Failing Kernel Versions:
Customer reported on 3.10.0-693.17.1.rt56b.604 and we locally reproduced on 3.10.0-514.rt56.228.el6rt.x86_64.

Passing Kernel Version: 4.9.84-rt62.

Comment 5 Clark Williams 2018-05-23 23:01:20 UTC

Would you attach the driver source to this bz, or at least where the abstractions for things like os_acquire_spinlock() and family are defined?
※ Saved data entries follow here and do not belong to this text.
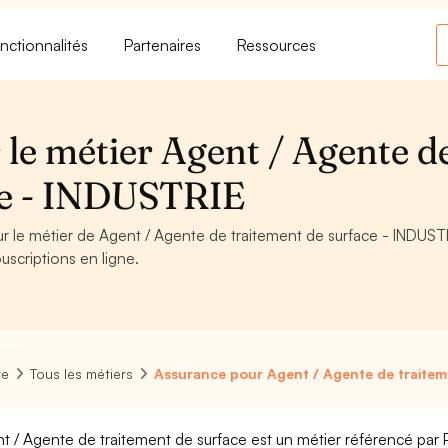
nctionnalités
Partenaires
Ressources
 le métier Agent / Agente d
ce - INDUSTRIE
ur le métier de Agent / Agente de traitement de surface - INDUST
uscriptions en ligne.
re
Tous les métiers
Assurance pour Agent / Agente de traitem
t / Agente de traitement de surface est un métier référencé par Pô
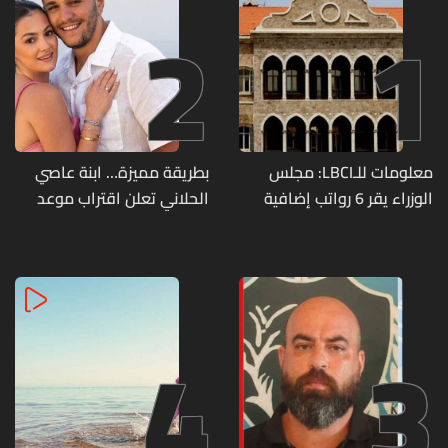
2
1
معلومات للـLBCI: مجلس
بطريقة مميزة… ابنة عاصي
الوزراء يقر 6 رواتب إضافية
الحلاني تعلن اقتراب موعد
لموظفي القطاع العام
زفافها
وصرف الفروقات بأثر رجعي
منذ آذار
4
3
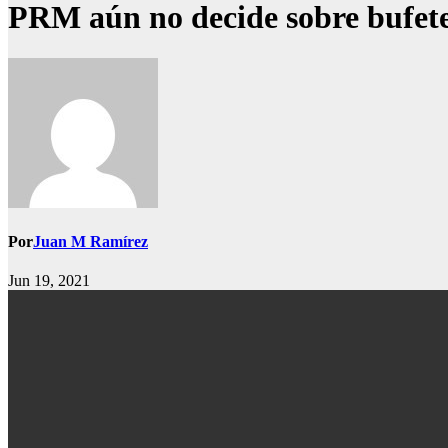
PRM aún no decide sobre bufete
Por
Juan M Ramírez
Jun 19, 2021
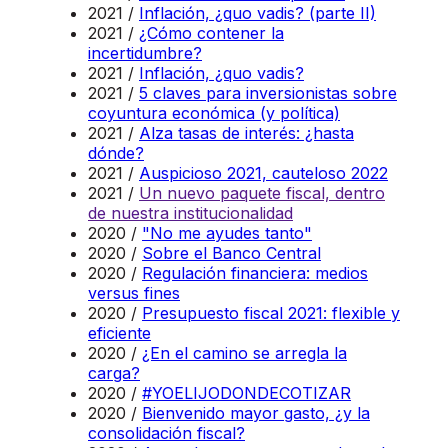
2021 /
Inflación, ¿quo vadis? (parte II)
2021 /
¿Cómo contener la
incertidumbre?
2021 /
Inflación, ¿quo vadis?
2021 /
5 claves para inversionistas sobre
coyuntura económica (y política)
2021 /
Alza tasas de interés: ¿hasta
dónde?
2021 /
Auspicioso 2021, cauteloso 2022
2021 /
Un nuevo paquete fiscal, dentro
de nuestra institucionalidad
2020 /
"No me ayudes tanto"
2020 /
Sobre el Banco Central
2020 /
Regulación financiera: medios
versus fines
2020 /
Presupuesto fiscal 2021: flexible y
eficiente
2020 /
¿En el camino se arregla la
carga?
2020 /
#YOELIJODONDECOTIZAR
2020 /
Bienvenido mayor gasto, ¿y la
consolidación fiscal?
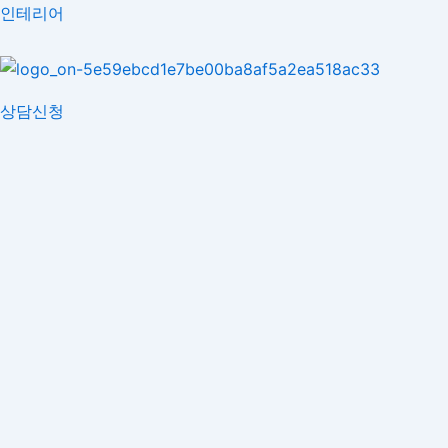
콘
인테리어
텐
츠
로
상담신청
건
너
뛰
기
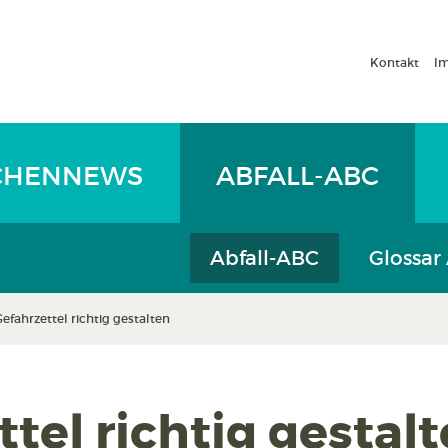
Kontakt
I
CHENNEWS
ABFALL-ABC
Abfall-ABC
Glossar
efahrzettel richtig gestalten
tel richtig gestal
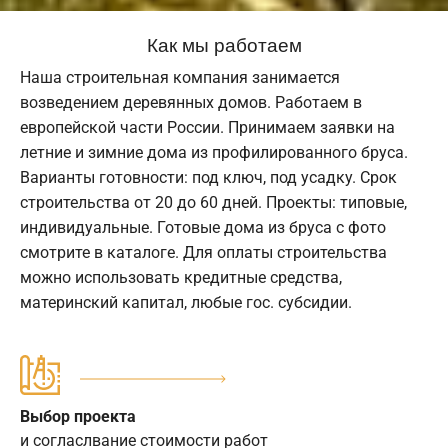
Как мы работаем
Наша строительная компания занимается
возведением деревянных домов. Работаем в
европейской части России. Принимаем заявки на
летние и зимние дома из профилированного бруса.
Варианты готовности: под ключ, под усадку. Срок
строительства от 20 до 60 дней. Проекты: типовые,
индивидуальные. Готовые дома из бруса с фото
смотрите в каталоге. Для оплаты строительства
можно использовать кредитные средства,
материнский капитал, любые гос. субсидии.
Выбор проекта
и согласлвание стоимости работ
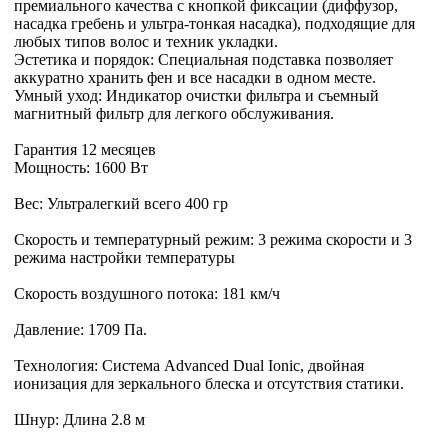
премиального качества с кнопкой фиксации (диффузор,
насадка гребень и ультра-тонкая насадка), подходящие для
любых типов волос и техник укладки.
Эстетика и порядок: Специальная подставка позволяет
аккуратно хранить фен и все насадки в одном месте.
Умный уход: Индикатор очистки фильтра и съемный
магнитный фильтр для легкого обслуживания.
Гарантия 12 месяцев
Мощность: 1600 Вт
Вес: Ультралегкий всего 400 гр
Скорость и температурный режим: 3 режима скорости и 3
режима настройки температуры
Скорость воздушного потока: 181 км/ч
Давление: 1709 Па.
Технология: Система Advanced Dual Ionic, двойная
ионизация для зеркального блеска и отсутствия статики.
Шнур: Длина 2.8 м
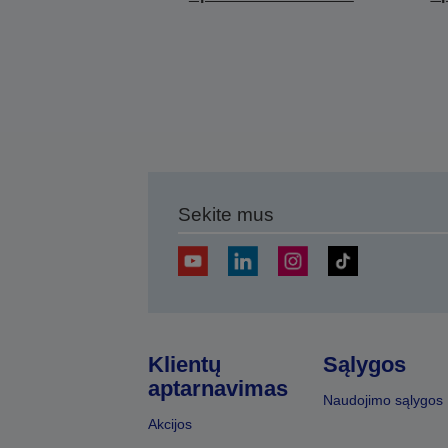
Sekite mus
Klientų
Sąlygos
aptarnavimas
Naudojimo sąlygos
Akcijos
I suspect that it's using spinlock_t and for RT we will probably want it to use raw_spinlock_t. That depends a lot on the scope of the regions being protected by the locks.

Comment 7 Clark Williams 2018-05-30 16:15:04 UTC

Created attachment 1445953 [details]
UNTESTED patch to change nv_spinlock_t

Note this is an untested patch, to illustrate what may be needed to get the Nvidia drivers working on an RT kernel

Comment 8 gsamaiya 2018-06-12 17:42:57 UTC

Thanks for the patch.
We will try to make similar change in our driver and test it.

But from the test results that we have so far, 4.9.84 kernel seems to be passing for us.
Is the spinlock implementation between 4.9.84 and 3.10 kernel same? and we are just getting lucky to not hit the issue with 4.9.84 kernek.

Comment 9 Clark Williams 2018-06-12 18:05:04 UTC

I suspect it's luck :)

The RT patch is the same wrt locking, so it's bound to be code paths that have changed. It's entirely possible that 4.9 RT dodges this, but it might come back in 4.16+. Best thing would be to change locks that might be taken in atomic context (e.g. nv_lock_t) to raw spinlocks, at least in the PREEMPT_RT case.

Comment 10 gsamaiya 2018-07-24 10:34:26 UTC

Thanke for all the help.
We changed our locks to raw_spinlock_t and things are pretty good.
We can close this bug.

Comment 11 Beth Uptagrafft 2018-07-24 13:33:58 UTC

(In reply to gsamaiya from comment #10)
> Thanke for all the help.
> We changed our locks to raw_spinlock_t and things are pretty good.
> We can close this bug.

Glad to hear we were able to help and that things are working better.  Will close this bug as you suggest.